▸ **YOUR ASSIGNMENT**
Print nothing but the lines below starting at the line that holds "نسبت مطلوب مطالبات غیرجاری (NPL) بانک سینا" and ending at the line that holds "سینا گفت: اجرای", including both, each exactly as written.
BEGIN
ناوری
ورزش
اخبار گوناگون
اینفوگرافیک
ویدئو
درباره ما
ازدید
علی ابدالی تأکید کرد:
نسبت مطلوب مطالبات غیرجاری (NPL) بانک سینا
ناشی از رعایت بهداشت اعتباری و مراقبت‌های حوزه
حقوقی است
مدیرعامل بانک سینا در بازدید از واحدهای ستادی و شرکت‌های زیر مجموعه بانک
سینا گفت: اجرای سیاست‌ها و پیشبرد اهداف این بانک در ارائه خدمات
END
BEGIN
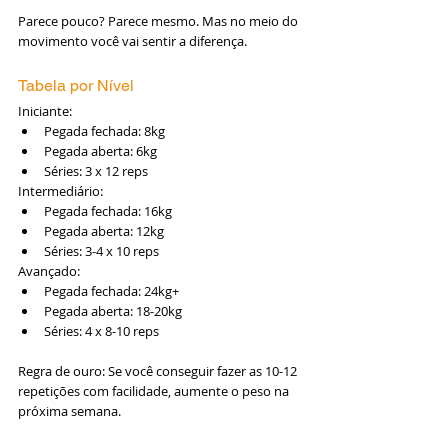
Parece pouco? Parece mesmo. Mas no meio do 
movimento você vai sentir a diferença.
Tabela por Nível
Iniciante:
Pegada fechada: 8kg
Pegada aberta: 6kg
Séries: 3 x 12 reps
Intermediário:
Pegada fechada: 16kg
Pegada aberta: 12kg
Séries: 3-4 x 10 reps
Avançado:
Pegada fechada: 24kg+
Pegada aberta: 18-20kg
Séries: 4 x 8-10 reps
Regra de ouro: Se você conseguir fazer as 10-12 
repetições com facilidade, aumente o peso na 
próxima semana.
END
▸ **EXERCISE ANSWER**
نسبت مطلوب مطالبات غیرجاری (NPL) بانک سینا
ناشی از رعایت بهداشت اعتباری و مراقبت‌های حوزه
حقوقی است
مدیرعامل بانک سینا در بازدید از واحدهای ستادی و شرکت‌های زیر مجموعه بانک
سینا گفت: اجرای سیاست‌ها و پیشبرد اهداف این بانک در ارائه خدمات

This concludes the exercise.